[Transcribed page contents]
────────────────────────────────────────

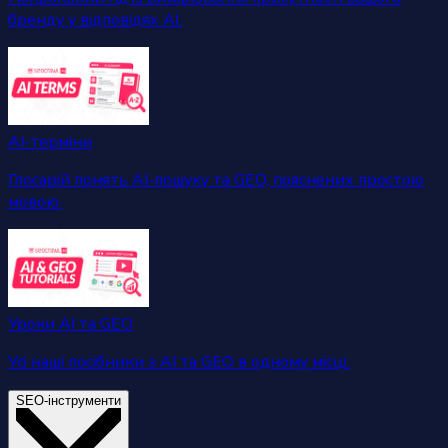
бренду у відповідях AI.
AI-терміни
Глосарій понять AI-пошуку та GEO, пояснених простою
мовою.
Уроки AI та GEO
Усі наші посібники з AI та GEO в одному місці.
SEO-інструменти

────────────────────────────────────────

Task prompt
Your answer should reproduce every line of the data verbatim and include no images.

Answer space
бренду у відповідях AI.
AI-терміни
Глосарій понять AI-пошуку та GEO, пояснених простою
мовою.
Уроки AI та GEO
Усі наші посібники з AI та GEO в одному місці.
SEO-інструменти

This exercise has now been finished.